*** Material for this task ***

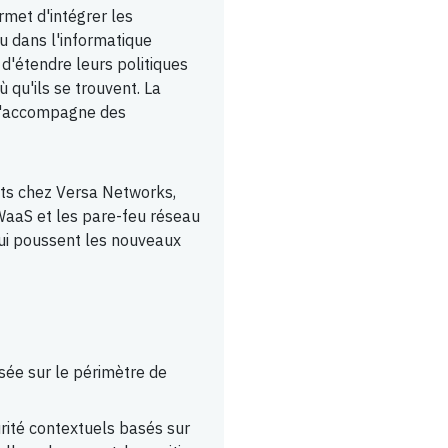
rmet d'intégrer les
u dans l'informatique
d'étendre leurs politiques
ù qu'ils se trouvent. La
 s'accompagne des
its chez Versa Networks,
FWaaS et les pare-feu réseau
qui poussent les nouveaux
ée sur le périmètre de
ité contextuels basés sur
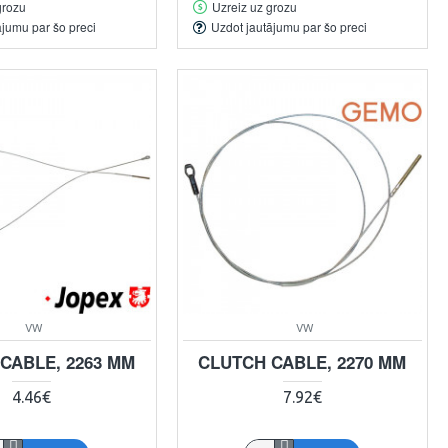
grozu
Uzreiz uz grozu
ājumu par šo preci
Uzdot jautājumu par šo preci
VW
VW
CABLE, 2263 MM
CLUTCH CABLE, 2270 MM
4.46€
7.92€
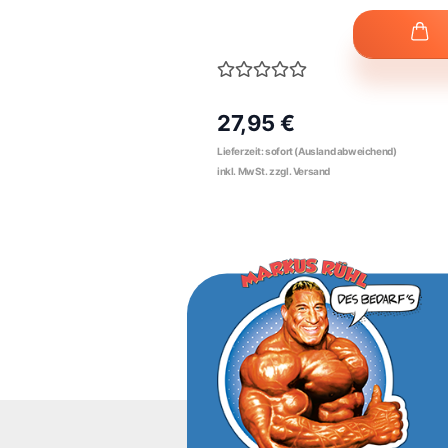
27,95 €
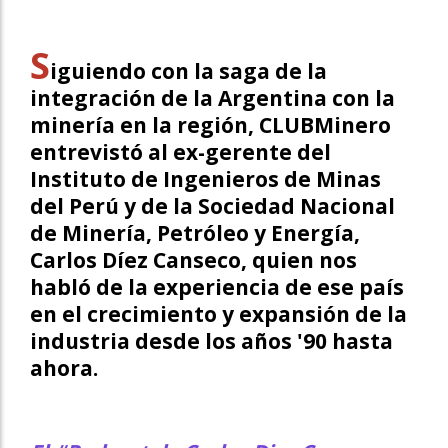
S
iguiendo con la saga de la
integración de la Argentina con la
minería en la región,
CLUBMinero
entrevistó al ex-gerente del
Instituto de Ingenieros de Minas
del Perú y de la Sociedad Nacional
de Minería, Petróleo y Energía,
Carlos Díez Canseco
, quien nos
habló de la experiencia de ese país
en el crecimiento y expansión de la
industria desde los años '90 hasta
ahora.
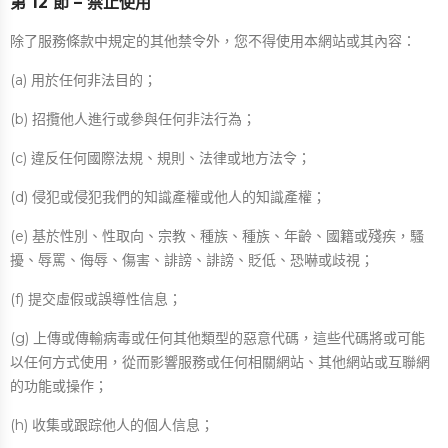
第 12 節 – 禁止使用
除了服務條款中規定的其他禁令外，您不得使用本網站或其內容：
(a) 用於任何非法目的；
(b) 招攬他​​人進行或參與任何非法行為；
(c) 違反任何國際法規、規則、法律或地方法令；
(d) 侵犯或侵犯我們的知識產權或他人的知識產權；
(e) 基於性別、性取向、宗教、種族、種族、年齡、國籍或殘疾，騷
擾、辱罵、侮辱、傷害、誹謗、誹謗、貶低、恐嚇或歧視；
(f) 提交虛假或誤導性信息；
(g) 上傳或傳輸病毒或任何其他類型的惡意代碼，這些代碼將或可能
以任何方式使用，從而影響服務或任何相關網站、其他網站或互聯網
的功能或操作；
(h) 收集或跟踪他人的個人信息；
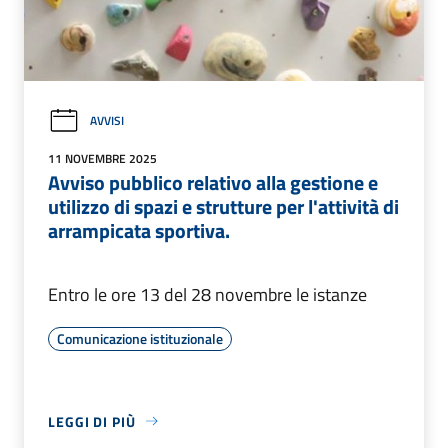
AVVISI
11 NOVEMBRE 2025
Avviso pubblico relativo alla gestione e
utilizzo di spazi e strutture per l'attività di
arrampicata sportiva.
Entro le ore 13 del 28 novembre le istanze
Comunicazione istituzionale
LEGGI DI PIÙ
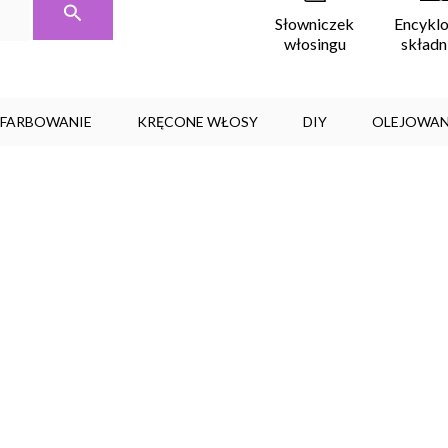
Encykl
Słowniczek
skład
włosingu
, FARBOWANIE
KRĘCONE WŁOSY
DIY
OLEJOWAN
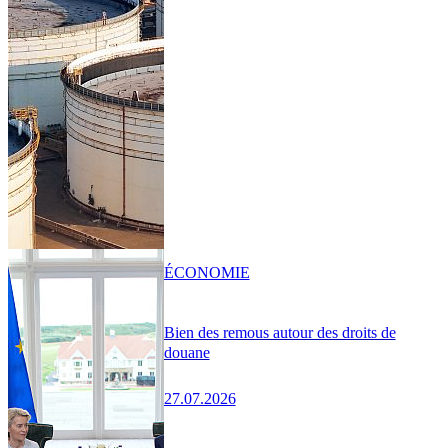
ÉCONOMIE
Bien des remous autour des droits de
douane
27.07.2026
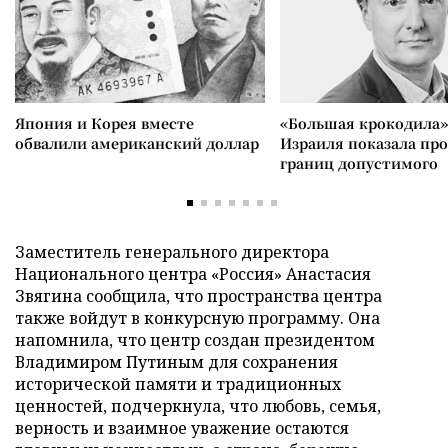
Япония и Корея вместе
«Большая крокодила»
обвалили американский доллар
Израиля показала пр
границ допустимого
Заместитель генерального директора
Национального центра «Россия» Анастасия
Звягина сообщила, что пространства центра
также войдут в конкурсную программу. Она
напомнила, что центр создан президентом
Владимиром Путиным для сохранения
исторической памяти и традиционных
ценностей, подчеркнула, что любовь, семья,
верность и взаимное уважение остаются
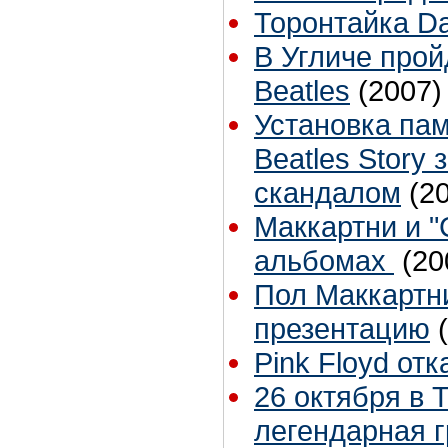
Торонтайка Dai
В Угличе про
Beatles
(2007)
Установка пам
Beatles Story
скандалом
(2
Маккартни и "
альбомах
(20
Пол Маккартни
презентацию
Pink Floyd от
26 октября в 
легендарная г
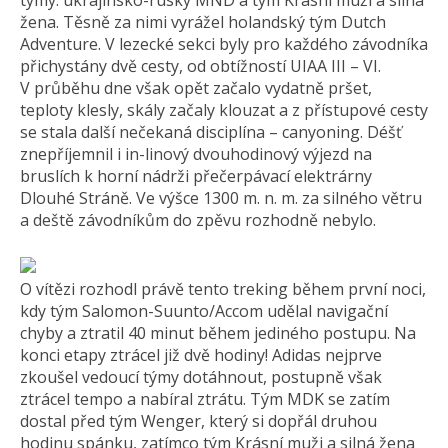
týmy: ukrajinsko-ruský MND a tým Krásní muži a silná
žena. Těsně za nimi vyrážel holandský tým Dutch
Adventure. V lezecké sekci byly pro každého závodníka
přichystány dvě cesty, od obtížností UIAA III – VI.
V průběhu dne však opět začalo vydatně pršet,
teploty klesly, skály začaly klouzat a z přístupové cesty
se stala další nečekaná disciplína – canyoning. Déšť
znepříjemnil i in-linový dvouhodinový výjezd na
bruslích k horní nádrži přečerpávací elektrárny
Dlouhé Stráně. Ve výšce 1300 m. n. m. za silného větru
a deště závodníkům do zpěvu rozhodně nebylo.
O vítězi rozhodl právě tento treking během první noci,
kdy tým Salomon-Suunto/Accom udělal navigační
chyby a ztratil 40 minut během jediného postupu. Na
konci etapy ztrácel již dvě hodiny! Adidas nejprve
zkoušel vedoucí týmy dotáhnout, postupně však
ztrácel tempo a nabíral ztrátu. Tým MDK se zatím
dostal před tým Wenger, který si dopřál druhou
hodinu spánku, zatímco tým Krásní muži a silná žena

*** End of Material for this task ***

§ Task to complete: The records are given above. Copy each line in them that holds "týmy".

§ Response to this exercise:
týmy: ukrajinsko-ruský MND a tým Krásní muži a silná
zkoušel vedoucí týmy dotáhnout, postupně však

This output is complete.